TCGA-BRCA Differential Expression Analysis (PAM50 Subtypes) Exploring genetic differences between Basal and Luminal A subtypes The primary objective is to identify and characterize the molecular differences, including differentially expressed genes (DEGs) and enriched biological pathways, between the aggressive Basal-like and the more common Luminal A (LumA) molecular subtypes, using the PAM50 classification system.
This repository contains the R script used to perform differential genetic expression analysis and functional enrichment analysis using publicly available data from the Cancer Genome Atlas Project.

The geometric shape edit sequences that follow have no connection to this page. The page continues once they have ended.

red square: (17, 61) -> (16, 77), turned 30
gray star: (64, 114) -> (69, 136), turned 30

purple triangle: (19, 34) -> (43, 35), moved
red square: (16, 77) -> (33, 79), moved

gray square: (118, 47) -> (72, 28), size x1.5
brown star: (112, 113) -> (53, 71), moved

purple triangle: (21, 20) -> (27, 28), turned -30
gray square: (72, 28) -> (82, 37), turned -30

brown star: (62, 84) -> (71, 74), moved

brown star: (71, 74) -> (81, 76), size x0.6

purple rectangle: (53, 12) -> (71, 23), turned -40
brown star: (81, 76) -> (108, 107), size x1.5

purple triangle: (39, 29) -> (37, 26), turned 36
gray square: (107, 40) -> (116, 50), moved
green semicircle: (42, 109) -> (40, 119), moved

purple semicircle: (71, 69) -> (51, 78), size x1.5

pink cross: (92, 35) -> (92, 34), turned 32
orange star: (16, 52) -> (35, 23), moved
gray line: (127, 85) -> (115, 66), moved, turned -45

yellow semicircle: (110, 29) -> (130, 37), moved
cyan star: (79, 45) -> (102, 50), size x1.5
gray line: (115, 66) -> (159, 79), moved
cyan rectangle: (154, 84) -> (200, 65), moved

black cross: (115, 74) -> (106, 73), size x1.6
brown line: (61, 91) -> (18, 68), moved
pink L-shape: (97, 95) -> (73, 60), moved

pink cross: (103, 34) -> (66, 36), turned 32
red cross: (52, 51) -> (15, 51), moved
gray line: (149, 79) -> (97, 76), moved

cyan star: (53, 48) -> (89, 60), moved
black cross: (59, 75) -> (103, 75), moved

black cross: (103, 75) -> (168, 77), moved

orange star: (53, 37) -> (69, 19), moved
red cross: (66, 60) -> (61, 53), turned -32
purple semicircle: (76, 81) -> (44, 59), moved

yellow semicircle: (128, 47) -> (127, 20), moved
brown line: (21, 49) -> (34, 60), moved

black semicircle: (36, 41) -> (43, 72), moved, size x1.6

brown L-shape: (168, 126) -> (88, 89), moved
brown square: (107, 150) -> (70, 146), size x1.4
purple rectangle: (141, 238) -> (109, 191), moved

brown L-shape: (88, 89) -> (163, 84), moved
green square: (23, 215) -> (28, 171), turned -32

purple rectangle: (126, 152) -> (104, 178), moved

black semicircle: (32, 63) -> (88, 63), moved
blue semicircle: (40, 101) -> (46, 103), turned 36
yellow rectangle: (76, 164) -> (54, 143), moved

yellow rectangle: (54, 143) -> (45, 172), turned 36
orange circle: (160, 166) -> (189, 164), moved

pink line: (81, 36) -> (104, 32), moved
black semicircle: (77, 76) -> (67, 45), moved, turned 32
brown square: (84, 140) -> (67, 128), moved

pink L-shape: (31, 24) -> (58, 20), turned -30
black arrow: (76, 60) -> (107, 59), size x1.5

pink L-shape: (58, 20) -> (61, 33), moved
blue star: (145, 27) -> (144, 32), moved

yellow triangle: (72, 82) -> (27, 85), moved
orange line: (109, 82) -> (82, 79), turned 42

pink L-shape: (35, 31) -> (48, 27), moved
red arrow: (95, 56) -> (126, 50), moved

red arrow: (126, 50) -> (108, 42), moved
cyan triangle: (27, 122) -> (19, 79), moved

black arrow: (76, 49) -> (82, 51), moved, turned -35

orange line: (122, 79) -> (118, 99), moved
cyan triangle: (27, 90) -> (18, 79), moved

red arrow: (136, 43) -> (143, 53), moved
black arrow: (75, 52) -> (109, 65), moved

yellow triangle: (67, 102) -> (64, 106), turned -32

The primary script, tcga_brca_de_analysis.R executes the following steps
- Data Acquisition: Using the TCGABiolinks package to query and download gene counts and associated clinical metadata for the TCGA BRCA dataset
- Data Preparation: Filters samples based on the availability of the paper_BRCA_Subtype_PAM50 annotation and removes genes with low overall counts.
- Differential Expression: Performs Differential Genetic Expression Analysis (DGEA) using the DESeq2 package, comparing the Basal-like subtype against the Luminal A (LumA) subtype.
- Gene Annotation: Maps Ensembl Gene IDs to HUGO Gene Symbols using the org.Hs.eg.db annotation package.
- Visualization: Generates a Volcano Plot and a Heatmap to visualize the differentially expressed genes (DEGs).
- Functional Enrichment: Performs Gene Ontology (GO) Biological Process and KEGG Pathway enrichment analysis on the significant DEGs using clusterProfiler.
Prerequisites and Installation The script requires a combination of Bioconductor and CRAN packages.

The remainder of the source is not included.